Jimin,isyan ederek başını seyir halindeki arabanın camına yasladı.Şoför koltuğundaki sevgilisi iç çekerek ona baktı.

"Tekrar gideceğiz bebeğim,sorun etme."

Orman evine ithafen iç açıcı bir şekilde konuştuğunda kısa beden dudak büzüp omuz silkti.

Sabah geç saatlerde sevgilisi tarafan yoğun bir öpücük seliyle uyandırılmıştı.Sonrası yine sevgilisi tarafından hazırlanan mükellef bir kahvaltıydı.Yumuşak ve tatlı ilgisine son veren etken ise aklına gelen annesinin beraberinde torpidoda kapalı olan telefonuydu.

O kahvaltısını ederken uzun beden arabaya gidip onun telefonunu getirmişti.Birkaç dakika sonra açılan telefonuyla direkt annesini aramış bir yığın fırça yemişti ardından Bayan Park heyecanla onun eve gelmesini ve her şeyi anlatmasını söyleyerek telefonu kapatmıştı.

Eve gitmek istemediği ve sevgilisiyle biraz daha zaman geçirmek istediği için huysuzlarak uzun bedenin kollarına girmişti.Ve şuan yolda olmalarına sebep olan gelişme yaşanmıştı.

Yoongi onu aramış birkaç dakika trip attıktan sonra hemen ama hemen(!) onun yanına gelmesini istemişti.Jimin,biraz geç gideceğini hatta bugün gelemeyeceğini -ağrılarından dolayı- söyleyince ağlamaya başlamış ortalığı birbirine katmıştı.

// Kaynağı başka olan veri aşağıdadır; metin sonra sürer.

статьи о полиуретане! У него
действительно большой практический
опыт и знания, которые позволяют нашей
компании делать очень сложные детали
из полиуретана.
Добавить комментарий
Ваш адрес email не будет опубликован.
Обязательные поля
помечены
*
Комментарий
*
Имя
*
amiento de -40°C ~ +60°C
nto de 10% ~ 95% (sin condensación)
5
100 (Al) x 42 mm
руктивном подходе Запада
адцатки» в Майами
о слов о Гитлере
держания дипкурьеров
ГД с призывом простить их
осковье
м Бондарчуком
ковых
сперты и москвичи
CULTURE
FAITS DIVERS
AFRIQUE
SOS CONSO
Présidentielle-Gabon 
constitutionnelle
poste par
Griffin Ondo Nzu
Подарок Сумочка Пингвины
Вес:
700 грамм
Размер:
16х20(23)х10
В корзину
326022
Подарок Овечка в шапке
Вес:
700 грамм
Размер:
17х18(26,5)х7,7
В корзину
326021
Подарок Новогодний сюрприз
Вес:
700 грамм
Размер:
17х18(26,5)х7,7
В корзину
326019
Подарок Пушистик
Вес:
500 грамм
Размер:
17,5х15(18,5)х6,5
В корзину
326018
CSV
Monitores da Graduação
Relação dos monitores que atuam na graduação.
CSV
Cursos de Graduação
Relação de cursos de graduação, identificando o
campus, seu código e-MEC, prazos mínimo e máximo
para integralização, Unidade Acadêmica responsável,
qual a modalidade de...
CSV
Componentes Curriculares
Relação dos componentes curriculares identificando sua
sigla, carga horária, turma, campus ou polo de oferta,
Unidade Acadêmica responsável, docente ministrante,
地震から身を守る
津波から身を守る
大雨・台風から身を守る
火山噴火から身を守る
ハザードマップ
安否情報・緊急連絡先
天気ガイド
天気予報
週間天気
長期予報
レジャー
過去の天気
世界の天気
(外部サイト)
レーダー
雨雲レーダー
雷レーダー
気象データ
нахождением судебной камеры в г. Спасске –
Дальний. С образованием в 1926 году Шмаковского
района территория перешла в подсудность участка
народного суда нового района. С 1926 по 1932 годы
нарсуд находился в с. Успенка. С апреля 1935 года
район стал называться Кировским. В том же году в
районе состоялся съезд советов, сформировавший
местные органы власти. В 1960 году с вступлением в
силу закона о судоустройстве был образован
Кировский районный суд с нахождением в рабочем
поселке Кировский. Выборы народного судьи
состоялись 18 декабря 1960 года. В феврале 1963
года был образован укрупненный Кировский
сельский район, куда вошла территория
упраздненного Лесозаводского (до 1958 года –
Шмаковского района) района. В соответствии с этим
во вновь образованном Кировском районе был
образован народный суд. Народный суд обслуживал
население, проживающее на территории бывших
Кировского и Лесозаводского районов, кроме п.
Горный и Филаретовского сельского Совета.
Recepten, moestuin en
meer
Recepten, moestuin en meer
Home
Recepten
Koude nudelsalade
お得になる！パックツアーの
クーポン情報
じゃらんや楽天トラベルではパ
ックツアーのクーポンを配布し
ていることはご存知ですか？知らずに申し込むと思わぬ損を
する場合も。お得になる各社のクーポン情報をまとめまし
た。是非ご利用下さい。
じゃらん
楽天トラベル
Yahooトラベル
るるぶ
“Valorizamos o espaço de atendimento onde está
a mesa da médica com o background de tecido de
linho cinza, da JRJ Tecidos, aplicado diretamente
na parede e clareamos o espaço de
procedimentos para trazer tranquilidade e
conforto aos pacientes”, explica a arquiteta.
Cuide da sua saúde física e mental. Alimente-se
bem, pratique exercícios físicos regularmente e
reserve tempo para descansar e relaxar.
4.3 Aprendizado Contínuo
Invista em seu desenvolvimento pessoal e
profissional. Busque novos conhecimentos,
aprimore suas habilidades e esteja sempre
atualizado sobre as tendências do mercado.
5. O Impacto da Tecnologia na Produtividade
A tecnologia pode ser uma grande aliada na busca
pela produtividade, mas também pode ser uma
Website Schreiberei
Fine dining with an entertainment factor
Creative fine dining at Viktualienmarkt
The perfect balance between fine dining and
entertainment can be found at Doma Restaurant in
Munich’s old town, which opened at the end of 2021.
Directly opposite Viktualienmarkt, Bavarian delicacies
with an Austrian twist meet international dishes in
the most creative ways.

Sonuç olarak şuan Jungkook ile beraber arkadaşlarının evine gidiyordu.Yoongi,hamileydi ve bunu riske atmak istemiyordu,en başından beri bu konuda hep kaçınmıştı.Şu anki gibi..

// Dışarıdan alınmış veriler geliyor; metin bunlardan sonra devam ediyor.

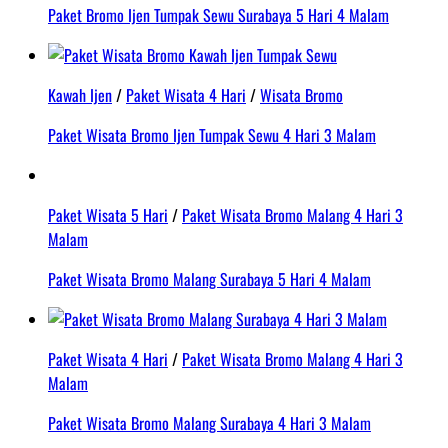
Paket Bromo Ijen Tumpak Sewu Surabaya 5 Hari 4 Malam
Kawah Ijen
/
Paket Wisata 4 Hari
/
Wisata Bromo
Paket Wisata Bromo Ijen Tumpak Sewu 4 Hari 3 Malam
Paket Wisata 5 Hari
/
Paket Wisata Bromo Malang 4 Hari 3
Malam
Paket Wisata Bromo Malang Surabaya 5 Hari 4 Malam
Paket Wisata 4 Hari
/
Paket Wisata Bromo Malang 4 Hari 3
Malam
Paket Wisata Bromo Malang Surabaya 4 Hari 3 Malam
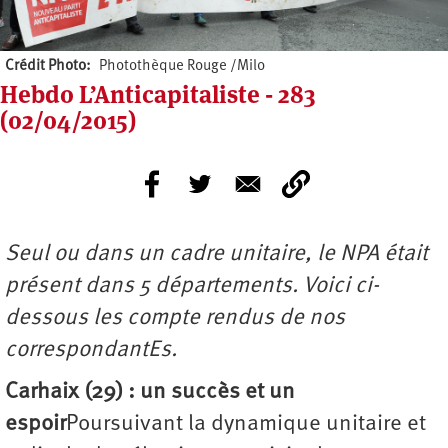
Crédit Photo
Photothèque Rouge /Milo
Hebdo L’Anticapitaliste - 283
(02/04/2015)
Seul ou dans un cadre unitaire, le NPA était
présent dans 5 départements. Voici ci-
dessous les compte rendus de nos
correspondantEs.
Carhaix (29) : un succès et un
espoir
Poursuivant la dynamique unitaire et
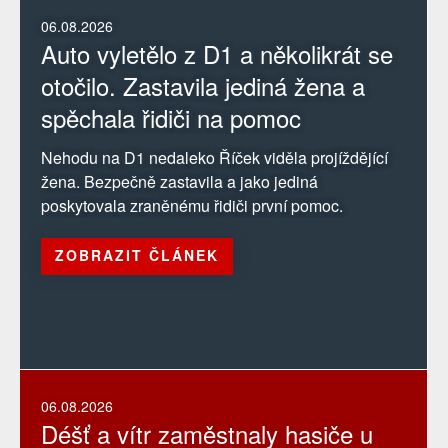
06.08.2026
Auto vyletělo z D1 a několikrát se
otočilo. Zastavila jediná žena a
spěchala řidiči na pomoc
Nehodu na D1 nedaleko Říček viděla projíždějící
žena. Bezpečně zastavila a jako jediná
poskytovala zraněnému řidiči první pomoc.
ZOBRAZIT ČLÁNEK
06.08.2026
Déšť a vítr zaměstnaly hasiče u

Mızmızlanarak isyanına devam ettiğinde Jungkook gülmemek için dudağını ısırmış kavşağı dönmüştü.

"Of Yoongi,of."

▪︎


"Bize neden söylemedin ki?Bana neden söylemedin?Aranıza mı girecektim?Kara kedi miyim ben?Minnoş bir kediyim?Niye aranıza gireyim ki-"

"Yoon lütfen..lütfen sadece açıklamamı bekle..konuşmama izin verir misin?"

Mutfak masasına oturmuş arkadaşının her şeyden kopuk trip atmasıyla Jimin saydam fincana yeşil çay döktüğü sırada çıldıracak raddeye gelmiş zar zor araya girerek konuşmuştu.Şuan sadece bahçede Taehyung ile konuşan sevgilisini istiyordu.

"İyi,peki,konuş,banane." kollarını bağlayıp başını çevirdi.

Jimin,onun tatlılığına ağrıyan karnına rağmen tebessüm edip fincanını masaya koydu.

"İçecek bir şey ister misin?" sandalyesine oturmadan önce sordu.

Yoongi,bir süre dudaklarını yana büküp ardından başını çevirmeden konuştu.

"Taehyung,dolaba yeni sıktığı portakal suyu koymuştu.İstiyorum."

Jimin,kıkırdayarak buzdolabına adımladı.Ağzını açıp içinden portakal suyunun bulunduğu sürahiyi çıkarıp kapatarak tezgaha ilerledi.Büyük bir bardağa -Yoongi öyle seviyordu- döktükten sonra masaya ilerledi ve arkadaşının önüne koydu.Ardından onun yanındaki sandalyeye oturdu.

"Pipetim yok." hevesle avuçladığı büyük bardağa dudak büzerek baktı Yoongi.

Jimin,iç çekerek masadaki pipetlere uzanıp -Yoongi uzanamıyordu- bir tanesini alarak arkadaşının bardağına koydu.